For this exercise, repeat the records below exactly as written.

───

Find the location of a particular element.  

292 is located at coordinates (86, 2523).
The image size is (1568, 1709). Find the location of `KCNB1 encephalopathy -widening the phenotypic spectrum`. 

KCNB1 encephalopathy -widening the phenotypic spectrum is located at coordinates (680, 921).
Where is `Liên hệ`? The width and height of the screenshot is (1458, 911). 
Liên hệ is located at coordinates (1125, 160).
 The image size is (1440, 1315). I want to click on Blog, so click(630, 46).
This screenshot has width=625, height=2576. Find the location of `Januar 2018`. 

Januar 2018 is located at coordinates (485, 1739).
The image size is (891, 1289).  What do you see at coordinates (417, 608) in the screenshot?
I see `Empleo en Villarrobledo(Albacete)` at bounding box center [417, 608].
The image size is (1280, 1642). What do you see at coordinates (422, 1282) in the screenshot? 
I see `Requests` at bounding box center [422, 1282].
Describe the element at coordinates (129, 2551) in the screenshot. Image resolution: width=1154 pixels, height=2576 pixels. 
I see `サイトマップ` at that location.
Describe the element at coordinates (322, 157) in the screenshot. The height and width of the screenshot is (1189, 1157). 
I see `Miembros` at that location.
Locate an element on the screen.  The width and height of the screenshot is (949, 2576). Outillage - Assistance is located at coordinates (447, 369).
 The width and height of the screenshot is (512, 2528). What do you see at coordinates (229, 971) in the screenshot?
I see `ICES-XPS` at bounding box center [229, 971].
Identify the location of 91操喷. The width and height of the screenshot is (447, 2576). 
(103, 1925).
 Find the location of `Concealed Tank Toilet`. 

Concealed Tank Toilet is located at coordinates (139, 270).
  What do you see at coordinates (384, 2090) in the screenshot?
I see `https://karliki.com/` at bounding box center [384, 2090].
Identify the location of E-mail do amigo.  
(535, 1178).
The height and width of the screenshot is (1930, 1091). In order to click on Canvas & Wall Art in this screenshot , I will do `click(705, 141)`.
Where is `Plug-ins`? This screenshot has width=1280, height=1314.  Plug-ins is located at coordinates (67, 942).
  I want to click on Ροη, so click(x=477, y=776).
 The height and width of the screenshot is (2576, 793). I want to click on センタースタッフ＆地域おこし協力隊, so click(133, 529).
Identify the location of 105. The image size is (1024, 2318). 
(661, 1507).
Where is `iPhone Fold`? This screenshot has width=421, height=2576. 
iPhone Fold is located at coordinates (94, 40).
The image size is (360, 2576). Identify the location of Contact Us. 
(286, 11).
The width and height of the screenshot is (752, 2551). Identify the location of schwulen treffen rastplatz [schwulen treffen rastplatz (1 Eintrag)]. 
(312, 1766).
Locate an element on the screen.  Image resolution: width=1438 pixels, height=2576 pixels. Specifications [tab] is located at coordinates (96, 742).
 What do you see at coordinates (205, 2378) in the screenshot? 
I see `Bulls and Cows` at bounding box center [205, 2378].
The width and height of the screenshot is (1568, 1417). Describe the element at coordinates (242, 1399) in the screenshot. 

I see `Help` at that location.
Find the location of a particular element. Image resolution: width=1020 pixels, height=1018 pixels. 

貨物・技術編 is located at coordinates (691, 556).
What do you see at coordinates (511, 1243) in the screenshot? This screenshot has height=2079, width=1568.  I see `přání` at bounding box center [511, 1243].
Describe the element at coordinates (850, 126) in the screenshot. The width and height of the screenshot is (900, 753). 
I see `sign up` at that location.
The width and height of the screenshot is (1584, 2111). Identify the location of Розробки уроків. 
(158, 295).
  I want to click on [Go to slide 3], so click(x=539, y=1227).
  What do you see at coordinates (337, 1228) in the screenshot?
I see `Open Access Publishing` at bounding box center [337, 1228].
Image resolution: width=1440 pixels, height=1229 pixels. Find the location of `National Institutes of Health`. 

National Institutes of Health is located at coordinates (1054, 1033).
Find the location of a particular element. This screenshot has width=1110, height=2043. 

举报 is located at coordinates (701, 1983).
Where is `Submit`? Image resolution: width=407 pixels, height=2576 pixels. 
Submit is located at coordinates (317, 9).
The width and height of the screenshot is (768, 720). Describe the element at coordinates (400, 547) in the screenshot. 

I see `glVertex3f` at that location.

───

▶ **RESPONSE**
Find the location of a particular element.  

292 is located at coordinates (86, 2523).
The image size is (1568, 1709). Find the location of `KCNB1 encephalopathy -widening the phenotypic spectrum`. 

KCNB1 encephalopathy -widening the phenotypic spectrum is located at coordinates (680, 921).
Where is `Liên hệ`? The width and height of the screenshot is (1458, 911). 
Liên hệ is located at coordinates (1125, 160).
 The image size is (1440, 1315). I want to click on Blog, so click(630, 46).
This screenshot has width=625, height=2576. Find the location of `Januar 2018`. 

Januar 2018 is located at coordinates (485, 1739).
The image size is (891, 1289).  What do you see at coordinates (417, 608) in the screenshot?
I see `Empleo en Villarrobledo(Albacete)` at bounding box center [417, 608].
The image size is (1280, 1642). What do you see at coordinates (422, 1282) in the screenshot? 
I see `Requests` at bounding box center [422, 1282].
Describe the element at coordinates (129, 2551) in the screenshot. Image resolution: width=1154 pixels, height=2576 pixels. 
I see `サイトマップ` at that location.
Describe the element at coordinates (322, 157) in the screenshot. The height and width of the screenshot is (1189, 1157). 
I see `Miembros` at that location.
Locate an element on the screen.  The width and height of the screenshot is (949, 2576). Outillage - Assistance is located at coordinates (447, 369).
 The width and height of the screenshot is (512, 2528). What do you see at coordinates (229, 971) in the screenshot?
I see `ICES-XPS` at bounding box center [229, 971].
Identify the location of 91操喷. The width and height of the screenshot is (447, 2576). 
(103, 1925).
 Find the location of `Concealed Tank Toilet`. 

Concealed Tank Toilet is located at coordinates (139, 270).
  What do you see at coordinates (384, 2090) in the screenshot?
I see `https://karliki.com/` at bounding box center [384, 2090].
Identify the location of E-mail do amigo.  
(535, 1178).
The height and width of the screenshot is (1930, 1091). In order to click on Canvas & Wall Art in this screenshot , I will do `click(705, 141)`.
Where is `Plug-ins`? This screenshot has width=1280, height=1314.  Plug-ins is located at coordinates (67, 942).
  I want to click on Ροη, so click(x=477, y=776).
 The height and width of the screenshot is (2576, 793). I want to click on センタースタッフ＆地域おこし協力隊, so click(133, 529).
Identify the location of 105. The image size is (1024, 2318). 
(661, 1507).
Where is `iPhone Fold`? This screenshot has width=421, height=2576. 
iPhone Fold is located at coordinates (94, 40).
The image size is (360, 2576). Identify the location of Contact Us. 
(286, 11).
The width and height of the screenshot is (752, 2551). Identify the location of schwulen treffen rastplatz [schwulen treffen rastplatz (1 Eintrag)]. 
(312, 1766).
Locate an element on the screen.  Image resolution: width=1438 pixels, height=2576 pixels. Specifications [tab] is located at coordinates (96, 742).
 What do you see at coordinates (205, 2378) in the screenshot? 
I see `Bulls and Cows` at bounding box center [205, 2378].
The width and height of the screenshot is (1568, 1417). Describe the element at coordinates (242, 1399) in the screenshot. 

I see `Help` at that location.
Find the location of a particular element. Image resolution: width=1020 pixels, height=1018 pixels. 

貨物・技術編 is located at coordinates (691, 556).
What do you see at coordinates (511, 1243) in the screenshot? This screenshot has height=2079, width=1568.  I see `přání` at bounding box center [511, 1243].
Describe the element at coordinates (850, 126) in the screenshot. The width and height of the screenshot is (900, 753). 
I see `sign up` at that location.
The width and height of the screenshot is (1584, 2111). Identify the location of Розробки уроків. 
(158, 295).
  I want to click on [Go to slide 3], so click(x=539, y=1227).
  What do you see at coordinates (337, 1228) in the screenshot?
I see `Open Access Publishing` at bounding box center [337, 1228].
Image resolution: width=1440 pixels, height=1229 pixels. Find the location of `National Institutes of Health`. 

National Institutes of Health is located at coordinates (1054, 1033).
Find the location of a particular element. This screenshot has width=1110, height=2043. 

举报 is located at coordinates (701, 1983).
Where is `Submit`? Image resolution: width=407 pixels, height=2576 pixels. 
Submit is located at coordinates (317, 9).
The width and height of the screenshot is (768, 720). Describe the element at coordinates (400, 547) in the screenshot. 

I see `glVertex3f` at that location.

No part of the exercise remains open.